Email is easy to spoof - to give it an inaccurate From address. Therefore, it’s important not to do drastic things (eg release sensitive data) just because you got an email claiming to be from someone.

Use a secret address

One way to verify that a message is genuine is to have a secret email address (for example 8317bb91@myapp.anvil.app). This functions like a password - only genuine users would know to send an email to that address!

A variation is to send an email from a secret address, and tell the user to reply to it. The real user’s replies will go to the secret address, but nobody else knows the secret address.
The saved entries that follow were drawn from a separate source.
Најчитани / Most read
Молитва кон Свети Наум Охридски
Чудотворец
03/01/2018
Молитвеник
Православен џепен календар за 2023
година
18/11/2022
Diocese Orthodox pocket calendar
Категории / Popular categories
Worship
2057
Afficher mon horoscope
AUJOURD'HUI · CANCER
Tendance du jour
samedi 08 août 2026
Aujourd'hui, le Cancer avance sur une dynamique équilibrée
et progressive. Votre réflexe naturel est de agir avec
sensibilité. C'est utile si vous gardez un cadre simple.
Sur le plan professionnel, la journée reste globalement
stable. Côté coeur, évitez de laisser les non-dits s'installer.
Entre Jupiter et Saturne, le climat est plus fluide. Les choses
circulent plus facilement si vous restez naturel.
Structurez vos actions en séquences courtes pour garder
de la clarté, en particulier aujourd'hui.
Verify the sender with DKIM

Anvil has built-in support for DKIM, which lets the sending domain prove that an email is genuine. For example, every mail from someone@gmail.com is signed by Gmail, so you can prove it’s genuine.
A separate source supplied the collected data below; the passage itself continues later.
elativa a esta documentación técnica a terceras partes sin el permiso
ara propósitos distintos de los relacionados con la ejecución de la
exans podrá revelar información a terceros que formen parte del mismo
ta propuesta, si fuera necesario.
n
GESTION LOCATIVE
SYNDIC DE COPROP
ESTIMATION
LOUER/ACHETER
If you specify @anvil.email.handle_message(require_dkim=True), then you will only allow messages with valid DKIM signatures for the domain in msg.envelope.from. So, if msg.envelope.from is "someone@gmail.com", the email must have been signed by gmail.com.

@anvil.email.handle_message(require_dkim=True)
def handle_message(msg):
  print(f"This message is definitely from {msg.envelope.from}")
You can also check this by hand. msg.dkim.domains is a list of all the domains that have signed this email (sometimes there can be more than one, but usually there are none or one).
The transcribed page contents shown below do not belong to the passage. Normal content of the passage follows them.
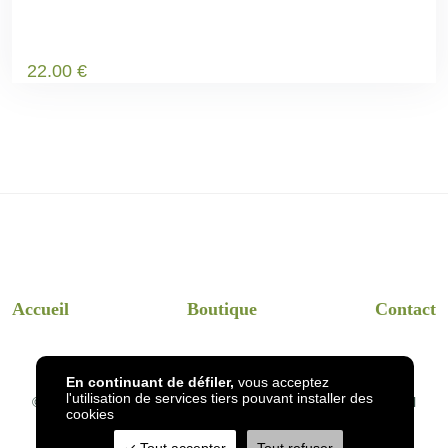
22
.00
€
Accueil
Boutique
Contact
En continuant de défiler,
vous acceptez
l'utilisation de services tiers pouvant installer des
© 2026
InsectsHotel
- Dessins et visuels InsectsHotel en réel
cookies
@anvil.email.handle_message
def handle_message(msg):
  if msg.dkim.domains is not None and 
      "gmail.com" in msg.dkim.domains:
    print("This message was signed by Gmail")

  elif msg.dkim.domains == []:
    print("This message wasn't signed at all")

msg.dkim.valid_from_sender is True if one of those domains is the domain of the sending address (msg.envelope.sender).

Technical notes for experts

Anvil’s DKIM support accepts only signatures that cover the entire message (no l= parameter).

msg.dkim.domains is a list of the d= fields of all acceptable DKIM signatures.

msg.dkim.valid_from_sender is True only if the SMTP envelope from address ends in @<domain>, where domain is the d= field in an acceptable DKIM signature.